Autokauf: Diese versteckten Nebenkosten sollten Sie einplanen
Wer ein Auto kauft, schaut zuerst auf den Kaufpreis. Doch der ist nur ein Teil der Kosten. Versicherung, Kfz-Steuer, Wartung, Reparaturen und vor allem der Wertverlust kommen über die Jahre hinzu. Sie können den Kaufpreis deutlich übersteigen. Wer diese Nebenkosten vor dem Kauf einplant, vermeidet böse Überraschungen und findet das Fahrzeug, das ins Budget passt.
Wertverlust einplanen
Der Wertverlust beginnt am ersten Tag nach dem Kauf. Laut ADAC-Experten ist er der größte einzelne Kostenfaktor beim Autofahren. Ein Neuwagen verliert in den ersten Jahren besonders stark an Wert, oft ein Drittel oder mehr innerhalb der ersten drei Jahre. Auch Gebrauchtwagen verlieren weiter an Wert, nur langsamer.
Für die Kaufentscheidung gilt: Wer den Wertverlust einplant, sollte den Anschaffungspreis und den zu erwartenden Wiederverkaufswert beachten. Modelle mit hoher Nachfrage und gutem Ruf halten ihren Wert besser. Vor dem Kauf lohnt es sich, Restwertprognosen zu vergleichen. Sie stehen zum Beispiel in Fachzeitschriften oder bei Gebrauchtwagenbörsen.

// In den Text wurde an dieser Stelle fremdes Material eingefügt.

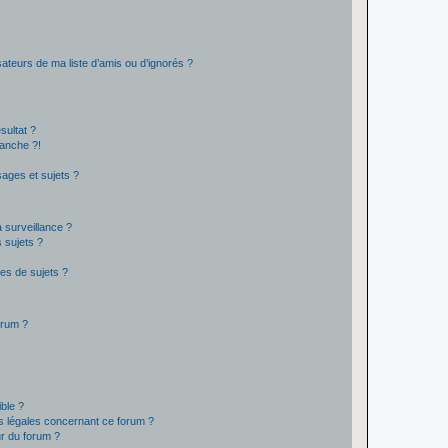
ateurs de ma liste d’amis ou d’ignorés ?
sultat ?
anche ?!
ages et sujets ?
a surveillance ?
 sujets ?
es de sujets ?
orum ?
ible ?
ns légales concernant ce forum ?
r du forum ?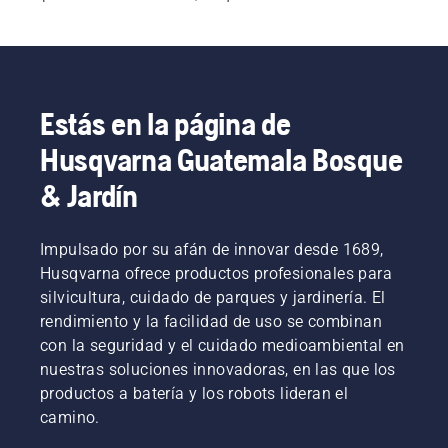
el cuerpo. También ofrecemos varios cinturones 
de herramienta y accesorios para el trabajo de 
jardinería.
Estás en la página de
Husqvarna Guatemala Bosque
& Jardín
Impulsado por su afán de innovar desde 1689,
Husqvarna ofrece productos profesionales para
silvicultura, cuidado de parques y jardinería. El
rendimiento y la facilidad de uso se combinan
con la seguridad y el cuidado medioambiental en
nuestras soluciones innovadoras, en las que los
productos a batería y los robots lideran el
camino.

Versicherung und Steuer prüfen
Die Kfz-Versicherung kostet je nach Modell deutlich unterschiedlich. Versicherer stufen Fahrzeuge in Typklassen ein. Diese richten sich nach Schadenshäufigkeit und Reparaturkosten. Ein sportliches oder teures Modell landet häufig in einer höheren Typklasse und verursacht entsprechend höhere Beiträge. Auch die Regionalklasse beeinflusst den Preis. Sie richtet sich nach dem Zulassungsort.
Die Kfz-Steuer hängt von Hubraum, Kraftstoffart und CO2-Ausstoß ab. Elektroautos sind derzeit von der Steuer befreit. Für die Zeit danach ist eine reduzierte Steuer vorgesehen. Benziner und Diesel werden unterschiedlich besteuert.
Vor dem Kauf sollten Sie für jedes in Frage kommende Modell einen Versicherungsbeitrag einholen und die Steuer berechnen. Die Rechner der Versicherer und die Steuerrechner des Bundesfinanzministeriums liefern dafür schnelle Ergebnisse. Ein Modell, das im Kaufpreis günstig erscheint, kann bei Versicherung und Steuer teurer sein. Dann gleicht das den niedrigeren Kaufpreis wieder aus.
Wartung und Reparaturen einplanen
Neben den festen Kosten fallen laufende Ausgaben für Wartung und Reparaturen an. Inspektionen, Ölwechsel, Bremsen und Reifen summieren sich über die Jahre. Die Intervalle und Kosten hängen stark vom Fahrzeugtyp ab. Ein Kleinwagen ist in der Regel günstiger zu warten als eine Oberklasse-Limousine. Ein Elektroauto braucht weniger Verschleißteile als ein Verbrenner, dafür sind spezielle Werkstattarbeiten teurer.
Eine Faustregel aus der Praxis: Legen Sie pro Monat einen festen Betrag für Wartung und Reparaturen zurück, auch wenn Sie ihn nicht immer ausgeben. So haben Sie Rücklagen, wenn eine größere Reparatur ansteht. Bei einem älteren Gebrauchtwagen sollten Sie den Rücklagenbetrag höher ansetzen als bei einem Neuwagen mit Garantie.
Gesamtkosten pro Monat berechnen
Die einfachste Methode, alle Kosten zu erfassen, ist eine monatliche Gesamtrechnung. Addieren Sie Kaufpreis (über die geplante Haltedauer verteilt), Wertverlust, Versicherung, Steuer, Wartung und Reparaturen sowie Kraftstoff oder Strom. Diese Rechnung zeigt, was das Auto wirklich pro Monat kostet.
Der ADAC bietet mit seinem Autokosten-Check ein Werkzeug, das genau diese Rechnung für rund 1200 aktuelle Modelle durchführt. Es berücksichtigt alle Kosten von Versicherung bis Wertverlust und liefert einen Vergleichswert pro Kilometer oder Monat. Damit lässt sich vor dem Kauf prüfen, ob ein Modell ins Budget passt oder ob ein anderes günstiger ist.
Der Kaufpreis macht laut Experten von Autoclubs nur 50 bis 60 Prozent der Gesamtkosten aus. Das zeigt, wie viel Gewicht die laufenden Kosten haben. Wer nur den Kaufpreis vergleicht, lässt fast die Hälfte der tatsächlichen Kosten außer Acht.